In 1974, Gurd and Wilson7 described diagnostic criteria for FES with major and minor parameters to aid in identification of the condition and institution of supportive measures. While there are exceptions to every rule, this criterion persists to be the standard against which a clinical diagnosis is made. Lindeque’s criteria accounts only for respiratory symptoms, and Schonfeld’s scoring system in our patient was <5 on a total of 16 thereby rendering it insignificant.2 The modified Gurd and Wilson’s criteria is a simplification of the original one that incorporates MRI findings and omits features such as fat macroglobulaemia, hyperbilirubinemia, elevated erythrocyte sedimentation rate (ESR) and fat globules in urine or sputum which are not pathognomonic and are rarely tested in an emergency setting.8
Blindness in FES is often attributed to the presence of microvascular changes in the retina on fundoscopic examination characterized by fluffy white exudates, fine streaks of haemorrhage and macular edema.7 History of preceding trauma is common and fundus examination may demonstrate fat embolism retinopathy.9 These retinal changes are considered one among the minor diagnostic criteria for FES which may be bilateral and present with visual field defects with subsequent complete recovery of vision.

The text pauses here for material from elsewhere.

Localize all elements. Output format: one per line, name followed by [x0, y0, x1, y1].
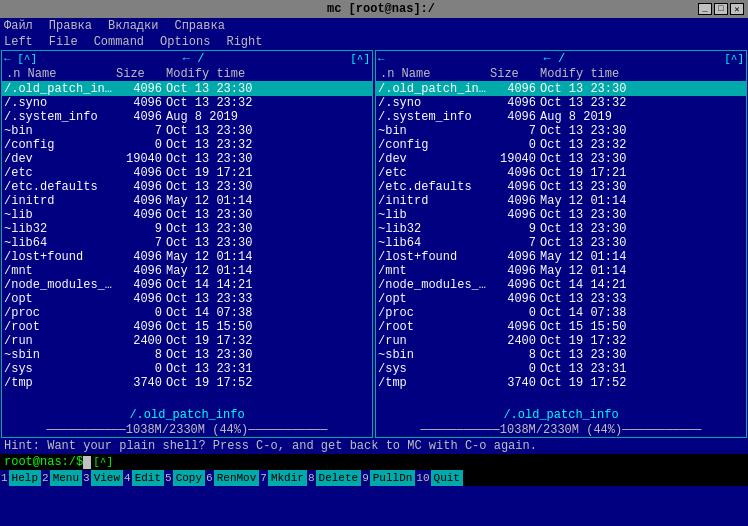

Most often, patients with FES present with respiratory symptoms first, followed by cerebral manifestations and petechial rashes are the last to appear. Respiratory symptoms ordinarily occur in as many as 95% of patients with FES10; however, in our patient hypoxia was a late finding established on arterial blood gas analysis without tachypnea. Meena et al.10 described a similar instance wherein their patient presented with cortical blindness and motor aphasia with no appreciable changes on fundus examination after sustaining an isolated segmental fracture of the femur. Their patient went on to develop breathlessness with sudden drop in saturation, tachycardia and ultimately was able to satisfy Gurd and Wilson’s diagnostic criteria. The authors drew attention to the atypical chronology of events wherein neurological symptoms had preceded respiratory distress.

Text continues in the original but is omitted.